Government policy is often the trigger for the performance of any market, which might be positive or negative depending on the aim of the policy.
Following the announcement of the executive order by the president of the United States, Joe Biden, the cryptocurrency and blockchain firms have reacted positively to the news with an accompanying surge in prices.
The long-awaited executive order that mandated federal agencies in the U.S. to create a regulatory mechanism around digital assets, coupled with the idea of exploring the viability of a digital dollar, has seen the entire market welcome the move with open arms.
How The Market Performed
Available market performance following the signing of the executive order has seen Coinbase rise by 10.5% and shares in MicroStrategy (MSTR) record a gain of 6.4%, according to the data released by TradingView.
The blockchain industry’s exchange-traded funds (ETF) also enjoyed a renewed performance, with the ProShares Bitcoin Strategy ETF seeing a 10% increase and the Valkyrie Bitcoin Strategy gaining 10.3%.
The biggest gainers in this period are the crypto mining firms; Riot Blockchain Inc. had 11.2%, and Marathon Digital Holdings Inc. saw a 13.5% surge in value. Analyst Jonathan Peterson is reported to have restored his buying rating for Marathon Digital Holdings in a message to clients by stating that cryptocurrency miners are the most likely industry players to gain from the official recognition and support of the digital currency industry.

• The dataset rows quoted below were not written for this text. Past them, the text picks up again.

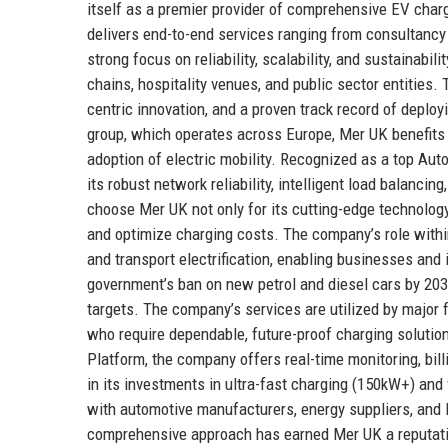
itself as a premier provider of comprehensive EV char
delivers end-to-end services ranging from consultanc
strong focus on reliability, scalability, and sustainabil
chains, hospitality venues, and public sector entities.
centric innovation, and a proven track record of deploy
group, which operates across Europe, Mer UK benefits
adoption of electric mobility. Recognized as a top Aut
its robust network reliability, intelligent load balanc
choose Mer UK not only for its cutting-edge technolog
and optimize charging costs. The company’s role within 
and transport electrification, enabling businesses and i
government’s ban on new petrol and diesel cars by 2030,
targets. The company’s services are utilized by major 
who require dependable, future-proof charging solutio
Platform, the company offers real-time monitoring, bi
in its investments in ultra-fast charging (150kW+) and
with automotive manufacturers, energy suppliers, and l
comprehensive approach has earned Mer UK a reputation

The crypto market has been used to 10% price swings for some time; beneath the surface, there is a volatile trend taking place in the traditional market despite the increase that the market has experienced for the past couple of days.
As it is, Coinbase was down by almost 48% from its previous price listing in April last year, while RIOT is adjudged to be in the worst position than it was previously in, with its price down by 76% from its high in February.
Upon receiving details of the executive order, Bitcoin’s price jumped by up to 9% the previous day before coming down to a 5% gain.
Besides the apparent positive price performance that greeted the arrival of the executive order, most investors believe that the executive order is a net positive for the whole industry, going by the initial fears that it was meant to limit the operation of cryptocurrency in the United States.
President Joe Biden sees the executive order as a chance to recover the once-dominant figure of the U.S. in the global financial ecosystem and the technology sphere.
Although the order did not explicitly outline the type of regulation that is to be expected, the sentiments of the federal government officials point to the potential for and adoption of digital currencies within the U.S. mainstream financial sector.
According to Treasury Secretary Janet Yellen, President Biden’s order calls for a concerted and coordinated effort for the digital asset industry.
This is a win for the industry, notwithstanding the calls from some quarters urging the government to ban cryptocurrency.